Thanks for the information, $45 is cheap enough


----------



## btw0 (Jun 4, 2010)

I bought a Radeon HD 4350 which works perfectly fine.


----------



## fabiokaminski (Jul 8, 2010)

*any workaround to this?*

any workaround to this?
im using a vaio laptop.. so cant change anything... 

using vesa and suffering... 

but.. since this is a development "partition" it's enough..

humm.. i have a ubuntu , the same notebook ... i will checkout the driver used there
and see if theres something equal to bsd.. 

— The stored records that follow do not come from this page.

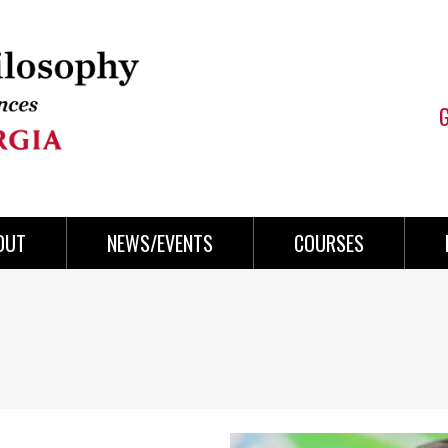
OUT
NEWS/EVENTS
COURSES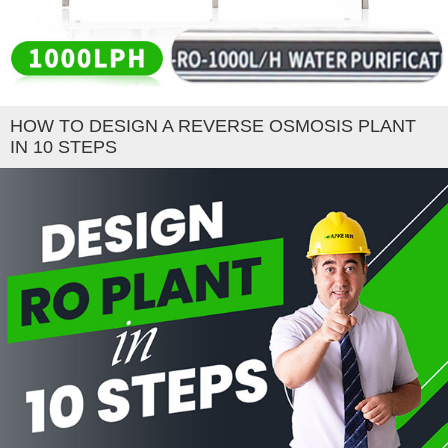
HOW TO DESIGN A REVERSE OSMOSIS PLANT
IN 10 STEPS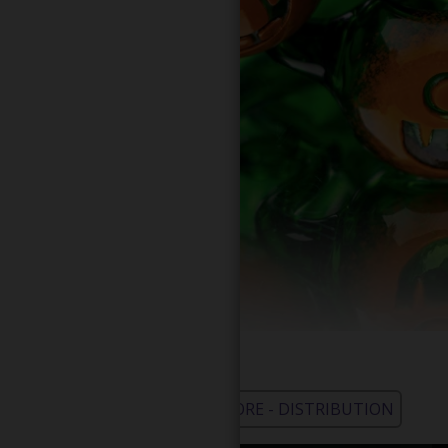
WHOLESALE - LEARN MORE - DISTRIBUTION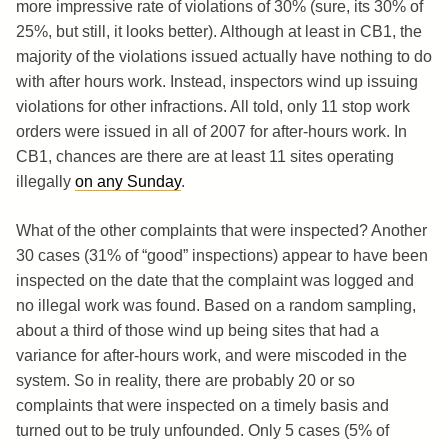
more impressive rate of violations of 30% (sure, its 30% of
25%, but still, it looks better). Although at least in CB1, the
majority of the violations issued actually have nothing to do
with after hours work. Instead, inspectors wind up issuing
violations for other infractions. All told, only 11 stop work
orders were issued in all of 2007 for after-hours work. In
CB1, chances are there are at least 11 sites operating
illegally
on any Sunday
.
What of the other complaints that were inspected? Another
30 cases (31% of “good” inspections) appear to have been
inspected on the date that the complaint was logged and
no illegal work was found. Based on a random sampling,
about a third of those wind up being sites that had a
variance for after-hours work, and were miscoded in the
system. So in reality, there are probably 20 or so
complaints that were inspected on a timely basis and
turned out to be truly unfounded. Only 5 cases (5% of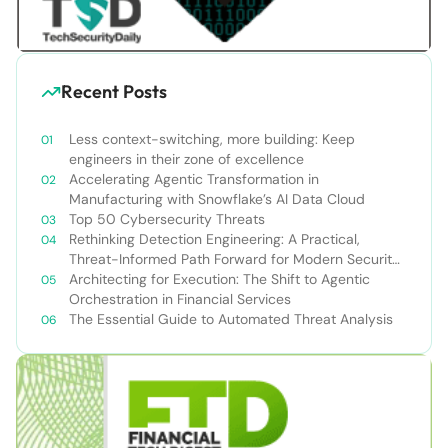
Recent Posts
Less context-switching, more building: Keep
engineers in their zone of excellence
Accelerating Agentic Transformation in
Manufacturing with Snowflake’s AI Data Cloud
Top 50 Cybersecurity Threats
Rethinking Detection Engineering: A Practical,
Threat-Informed Path Forward for Modern Security
Teams
Architecting for Execution: The Shift to Agentic
Orchestration in Financial Services
The Essential Guide to Automated Threat Analysis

why not to have a good bsd desktop too


----------



## ebros (Mar 28, 2011)

Just wondering if anybody has a working driver for this? I'm also stuck with using vesa right now and its kind of annoying already.  Does anybody know when the driver will become available? I hope it will be soon. I don't want to go back to using linux


----------



## yurigor (Apr 13, 2011)

ebros said:
			
		

> Just wondering if anybody has a working driver for this? I'm also stuck with using vesa right now and its kind of annoying already.  Does anybody know when the driver will become available? I hope it will be soon. I don't want to go back to using linux



Take a look here, Konstantin working on it.


----------



## ebros (Apr 18, 2011)

This is really a great news. 
Best of luck to Konstantin! I hope the driver will be completed soon.


----------